If it can pull it off, however, California could become a leading player in a critical new clean energy sector, harnessing its vast coastal resources to meet its ambitious climate goals.
How Twitter’s “Teacher Li” became the central hub of China protest information
It’s hard to describe the feeling that came after. It’s like everyone is coming to you and all kinds of information from all over the world is converging toward you and [people are] telling you: Hey, what’s happening here; hey, what’s happening there; do you know, this is what’s happening in Guangzhou; I’m in Wuhan, Wuhan is doing this; I’m in Beijing, and I’m following the big group and walking together. Suddenly all the real-time information is being submitted to me, and I don’t know how to describe that feeling. But there was also no time to think about it.
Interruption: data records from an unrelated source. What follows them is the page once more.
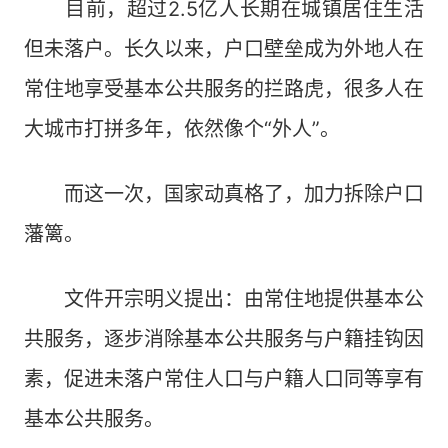
目前，超过2.5亿人长期在城镇居住生活
但未落户。长久以来，户口壁垒成为外地人在
常住地享受基本公共服务的拦路虎，很多人在
大城市打拼多年，依然像个“外人”。
而这一次，国家动真格了，加力拆除户口
藩篱。
文件开宗明义提出：由常住地提供基本公
共服务，逐步消除基本公共服务与户籍挂钩因
素，促进未落户常住人口与户籍人口同等享有
基本公共服务。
My heart was beating very fast, and my hands and my brain were constantly switching between several software programs—because you know, you can’t save a video with Twitter’s web version. So I was constantly switching software, editing the video, exporting it, and then posting it on Twitter. [Editor’s note: Li adds subtitles, blocks out account information, and compiles shorter videos into one.] By the end, there was no time to edit the videos anymore. If someone shot and sent over a 12-second WeChat video, I would just use it as is. That’s it.
I got the largest amount of [private messages] around 6:00 p.m. on Sunday night. At that time, there were many people on the street in five major cities in China: Beijing, Shanghai, Chengdu, Wuhan, and Guangzhou. So I basically was receiving a dozen private messages every second. In the end, I couldn’t even screen the information anymore. I saw it, I clicked on it, and if it was worth posting, I posted it.
People all over the country are telling me about their real-time situations. In order for more people not to be in danger, they went to the [protest] sites themselves and sent me what was going on there. Like, some followers were riding bikes near the presidential palace in Nanjing, taking pictures, and telling me about the situation in the city. And then they asked me to inform everyone to be cautious. I think that’s a really moving thing.
It’s like I have gradually become an anchor sitting in a TV studio, getting endless information from reporters on the scene all over the country. For example, on Monday in Hangzhou, there were five or six people updating me on the latest news simultaneously. But there was a break because all of them were fleeing when the police cleared the venue.
On the importance of staying objective
There are a lot of tweets that embellish the truth. From their point of view, they think it’s the right thing to do. They think you have to maximize the outrage so that there can be a revolt. But for me, I think we need reliable information. We need to know what’s really going on, and that’s the most important thing. If we were doing it for the emotion, then in the end I really would have been part of the “foreign influence,” right?
But if there is a news account outside China that can record what’s happening objectively, in real time, and accurately, then people inside the Great Firewall won’t have doubts anymore. At this moment, in this quite extreme situation of a continuous news blackout, to be able to have an account that can keep posting news from all over the country at a speed of almost one tweet every few seconds is actually a morale boost for everyone.
Chinese people grow up with patriotism, so they become shy or don’t dare to say something directly or oppose something directly. That’s why the crowd was singing the national anthem and waving the red flag, the national flag [during protests]. You have to understand that the Chinese people are patriotic. Even when they are demanding things [from the government], they do it with that sentiment.